We got something in between. A little of each, I suppose.
And when D.C. United needed to make a decision on Boskovic's future at the beginning of July, he was just starting to round into form. We were just starting to get the Boskovic that we'd been paying for for two years. Boskovic then showed his loyalty and earned our eternal respect by accepting a pay cut to stay in D.C. and finish what he'd set out to do - get this team into the playoffs.
Well, the team got back into the playoffs, and Boskovic was certainly a part of it. How big a part? Boskovic had a goal and seven assists during the regular season, and then added another goal in the playoffs.
We're here today though to ask what would have been different without that goal and seven assists? What if United had not re-signed Boskovic?
The last two times that we've asked a similar question, we've reached the same conclusion. We decided that without Lionard Pajoy, United probably would have squeaked into the playoffs, but not reached the Eastern Conference Finals. And that the same would have happened if Dwayne De Rosario hadn't suffered an injury, forcing the team to adopt a more conservative style. Without Boskovic though, I'm not so sure. Without Boskovic, anything could have happened.
Because if United had not retained Boskovic for the balance of the 2012 season, we can't really say if he would have been replaced. Since the front office has mentioned that there are younger and cheaper versions of Christian Gomez out there right now, it's conceivable that United was considering signing one of them instead of Boskovic this summer. In the end, the team chose to keep the known quantity in Boskovic rather than an unknown quantity with Gomitoito.
Did it pay off? That would truly depend on how productive Boskovic’s replacement (Gomitoito) would have been. How high is Branko’s VORP? From a purely statistical standpoint, Boskovic’s one goal and seven assists could have come from elsewhere. But he was involved in some of this team’s biggest goals of the year. There are very few players in MLS that could have set up the goal against the Columbus Crew that turned Lewis Neal into LEWIS NEAL. And his one goal was a diving header for a game-winner late against Chivas USA.
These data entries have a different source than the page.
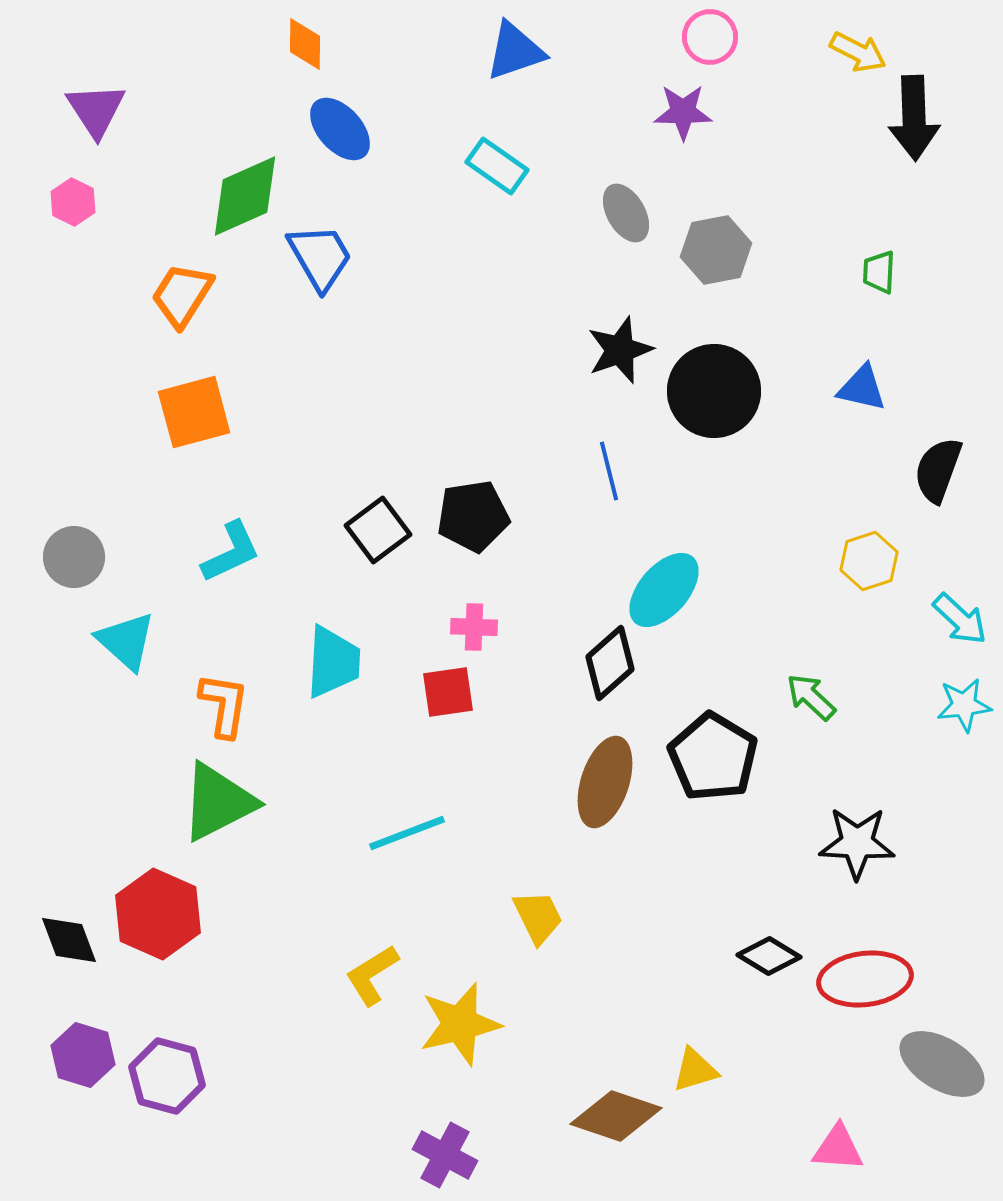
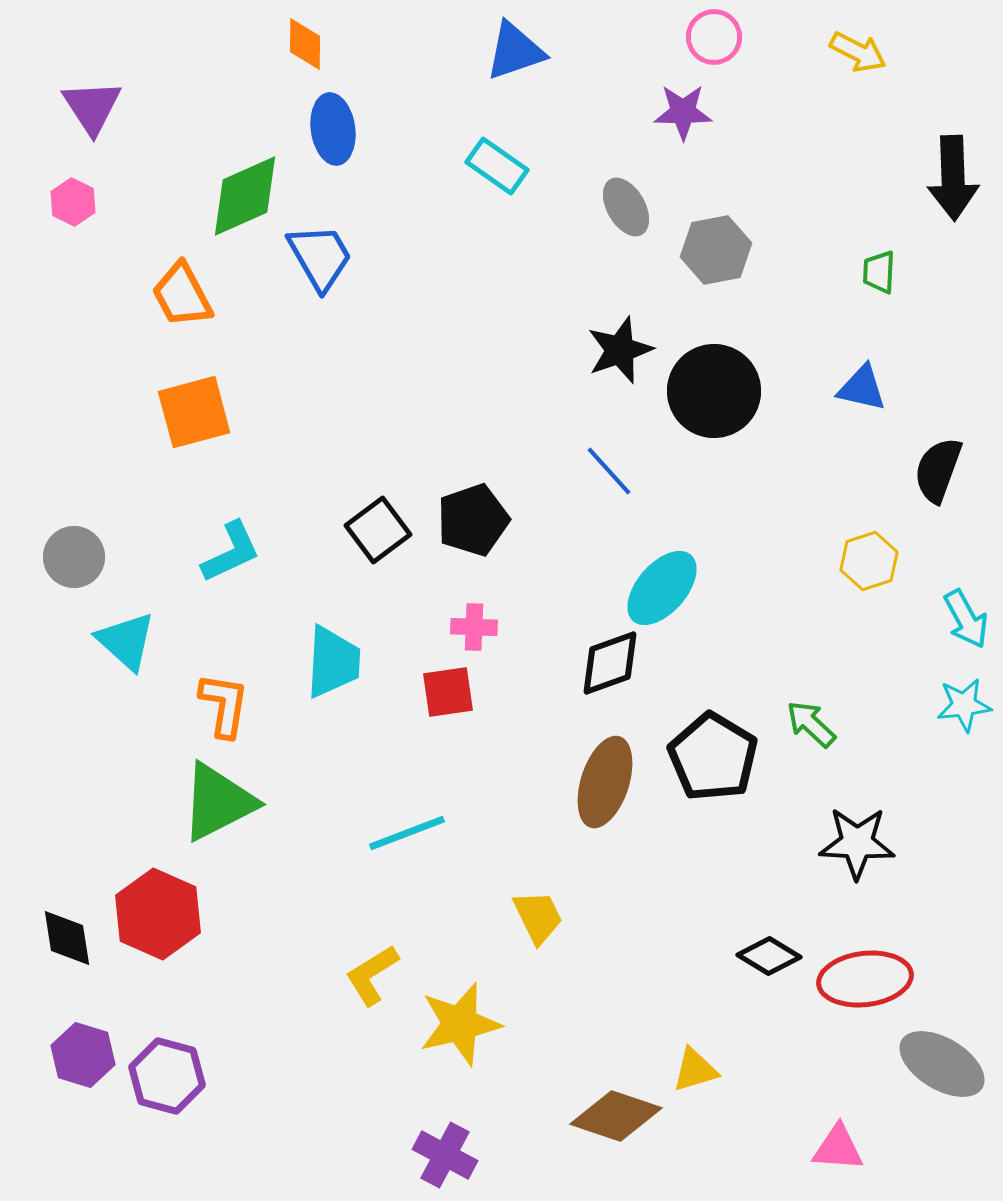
pink circle at (710, 37): moved 4 px right
purple triangle at (96, 110): moved 4 px left, 3 px up
black arrow at (914, 118): moved 39 px right, 60 px down
blue ellipse at (340, 129): moved 7 px left; rotated 34 degrees clockwise
gray ellipse at (626, 213): moved 6 px up
orange trapezoid at (182, 295): rotated 60 degrees counterclockwise
blue line at (609, 471): rotated 28 degrees counterclockwise
black pentagon at (473, 516): moved 4 px down; rotated 10 degrees counterclockwise
cyan ellipse at (664, 590): moved 2 px left, 2 px up
cyan arrow at (960, 619): moved 6 px right; rotated 18 degrees clockwise
black diamond at (610, 663): rotated 22 degrees clockwise
green arrow at (811, 697): moved 27 px down
black diamond at (69, 940): moved 2 px left, 2 px up; rotated 12 degrees clockwise
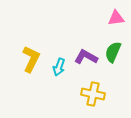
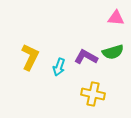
pink triangle: rotated 12 degrees clockwise
green semicircle: rotated 130 degrees counterclockwise
yellow L-shape: moved 1 px left, 2 px up
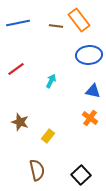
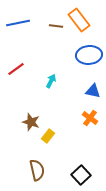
brown star: moved 11 px right
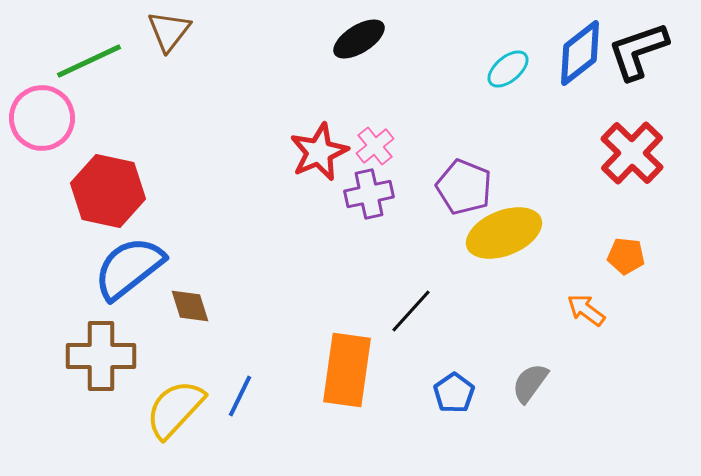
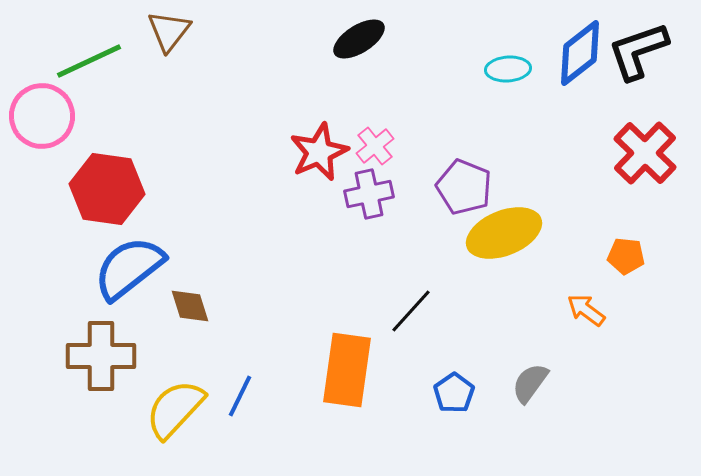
cyan ellipse: rotated 36 degrees clockwise
pink circle: moved 2 px up
red cross: moved 13 px right
red hexagon: moved 1 px left, 2 px up; rotated 4 degrees counterclockwise
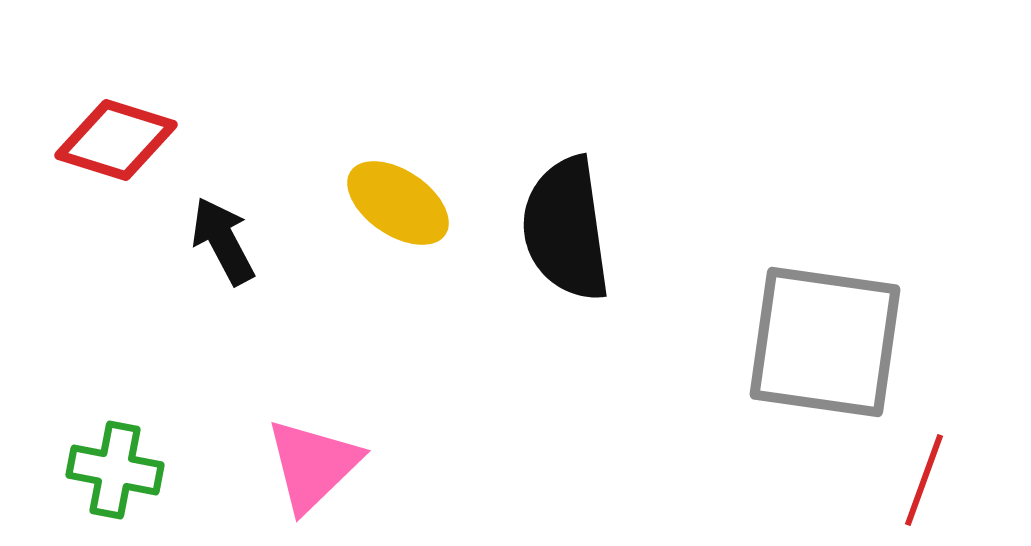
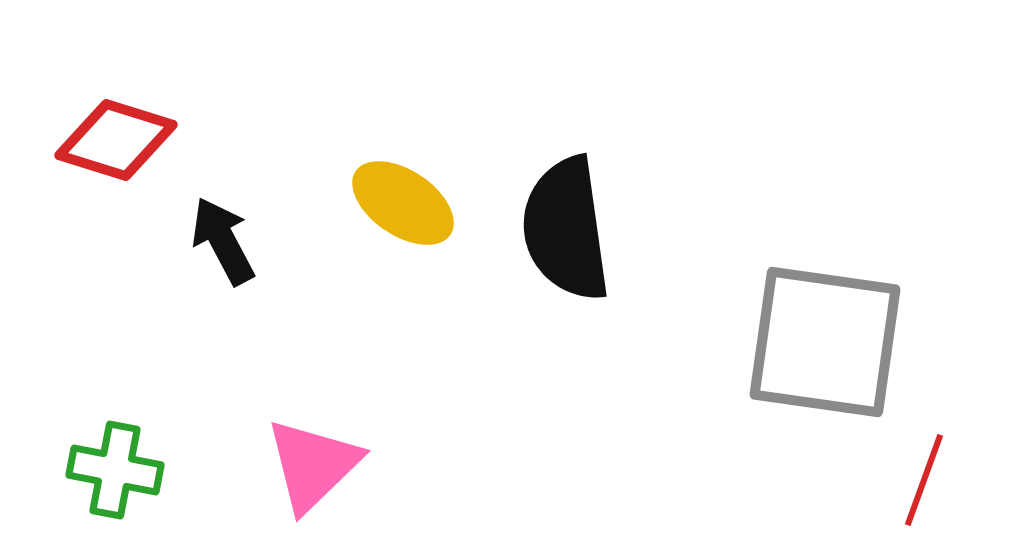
yellow ellipse: moved 5 px right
But even as we salute his involvement in those huge moments and thank him for his loyalty, we can’t also forget that Boskovic’s results fell pretty far below his potential. His dead ball service was occasionally elite, but more often was extremely inconsistent, failing to clear the first defender far too often. Given time, he could pick out teammates with precision, but time is a rare commodity with the heavy pressure of MLS. His work rate off the ball improved throughout the year, but still wasn’t enough to make him a legitimate option either as one of the deep midfielders in the double pivot, or the type of two-way winger that Ben Olsen values. Barring a shift in tactics, Boskovic wouldn’t have been an automatic starter in our regular lineup with a healthy De Rosario in 2013.
Will we miss him? Sure. There will be times next season when we wish we had a player with Boskovic’s vision and passing accuracy. But the question is whether we would have missed him in 2012. And the answer I’m leaning towards is no. Even without a replacement, Neal and Raphael Augusto could have contributed minutes in Boskovic’s place as attacking central midfielders and probably finished with nearly equivalent production. When you consider Pajoy’s high pressure and ball-winning ability, the excellent wing play of Nick DeLeon and Chris Pontius, the improvements made by the back line, defensive midfielders, and goalkeeper, we could actually conclude that Boskovic was probably the least vital member of our starting 11 during the undefeated streak heading into the playoffs. In my opinion, United’s streak would have happened even without him.
And hopefully it will happen again without him in 2013.